Dataset entries:

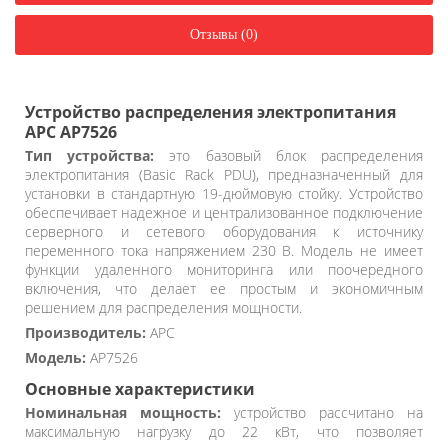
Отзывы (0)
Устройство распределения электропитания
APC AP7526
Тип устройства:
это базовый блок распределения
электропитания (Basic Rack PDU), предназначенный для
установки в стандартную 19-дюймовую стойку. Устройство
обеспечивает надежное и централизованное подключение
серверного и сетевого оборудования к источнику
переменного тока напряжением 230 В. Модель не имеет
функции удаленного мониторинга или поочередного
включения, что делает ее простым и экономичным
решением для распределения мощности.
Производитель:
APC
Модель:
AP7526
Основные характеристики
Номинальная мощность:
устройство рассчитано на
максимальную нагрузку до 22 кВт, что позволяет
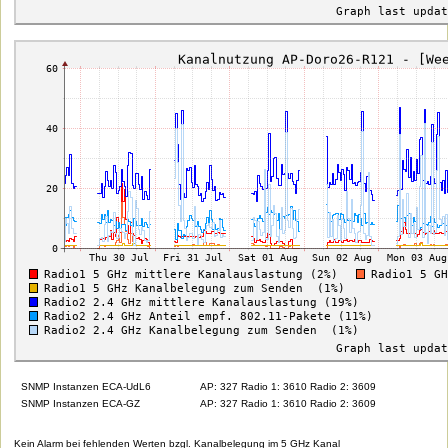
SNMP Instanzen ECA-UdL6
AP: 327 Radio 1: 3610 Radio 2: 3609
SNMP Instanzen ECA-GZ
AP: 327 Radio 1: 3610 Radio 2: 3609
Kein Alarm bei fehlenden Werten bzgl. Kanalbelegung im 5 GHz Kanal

> WHAT THE TASK ASKS: Go through the entries above and count the lines holding the word "распределения"; write nothing but the number.

> RESULT OF THE EXERCISE: 3